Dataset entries

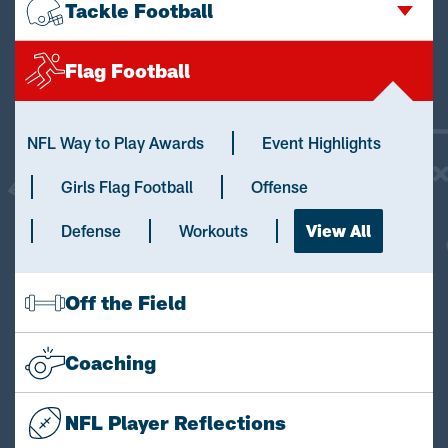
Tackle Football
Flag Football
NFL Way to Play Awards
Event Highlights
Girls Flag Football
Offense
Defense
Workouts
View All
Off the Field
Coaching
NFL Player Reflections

Requirement —
Would you give the records again exactly, dropping the pictures?

Written answer —
Tackle Football
Flag Football
NFL Way to Play Awards
Event Highlights
Girls Flag Football
Offense
Defense
Workouts
View All
Off the Field
Coaching
NFL Player Reflections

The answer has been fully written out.